A team of world-renowned experts in diabetes presented updates about automated insulin delivery (AID), focusing on the role of diet and exercise for closed-loop systems. 

Dr. Boris Kotavchev of the University of Virginia began by comparing the different types of AID systems available on the market now. 

Kotavchev said that as we develop more advanced systems, manufacturers should emphasize ease of use. However, he noted that such direct comparisons between systems may not be entirely accurate since different CGMs can result in different outcomes. 

Dr. David Maahs of Stanford University outlined the steps that physicians should take to adjust AID systems for their patients. He emphasized the racial and socioeconomic disparities in access to diabetes technology. 

Dr. Laurel Messer of the University of Colorado School of Medicine discussed strategies to prevent highs and lows surrounding exercise while using AID. “Exercising is important because it improves cardiovascular (heart) disease risk profile and leads to decreased retinopathy and microalbuminuria in adults,” she said. 

The main challenges with unstable glucose levels occur in two stages: pre-exercise and post-exercise. Messer said, “Pre-exercise insulin-on-board can lead to hypoglycemia during exercise while post-exercise glycogen (glucose stored in the liver) replenishment can lead to hypoglycemia risk for 24+ hours.” 

She noted that the goal was to reduce basal and bolus insulin.
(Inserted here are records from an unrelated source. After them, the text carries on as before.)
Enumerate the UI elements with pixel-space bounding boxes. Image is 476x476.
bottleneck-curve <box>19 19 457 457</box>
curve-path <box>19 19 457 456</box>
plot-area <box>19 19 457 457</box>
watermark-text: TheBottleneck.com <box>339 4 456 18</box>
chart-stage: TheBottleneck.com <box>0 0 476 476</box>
Since aerobic exercise may lower glucose and anaerobic exercise may increase glucose, she recommends a “mixed exercise” that involves “aerobic exercise with higher intensity.” 
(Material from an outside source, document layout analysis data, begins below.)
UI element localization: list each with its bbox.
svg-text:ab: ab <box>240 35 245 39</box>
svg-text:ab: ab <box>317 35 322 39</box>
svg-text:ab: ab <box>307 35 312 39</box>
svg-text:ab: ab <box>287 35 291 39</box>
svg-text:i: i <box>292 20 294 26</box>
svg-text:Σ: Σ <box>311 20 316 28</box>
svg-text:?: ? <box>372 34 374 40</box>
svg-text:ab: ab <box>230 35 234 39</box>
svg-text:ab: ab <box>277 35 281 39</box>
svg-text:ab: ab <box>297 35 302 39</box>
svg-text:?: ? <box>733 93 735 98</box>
While exercise management is mostly trial and error, Messer emphasized it was crucial to reduce insulin-on-board at the time of exercise to prevent hypoglycemia.

Dr. Stuart Weinzimmer of Yale University School of Medicine built on the exercise discussion by turning his focus to diet and AID. He said that in addition to high carb meals, high protein and high-fat meals also contribute to hyperglycemia. 

As users consider switching to closed-loop systems, Weinzimmer’s overarching message was that you should know your closed-loop system well, consider prior meals and activity, and that the superiority of extended bolus vs. simple corrections is still not established. 

In other words, even with a closed-loop system, food choices still matter.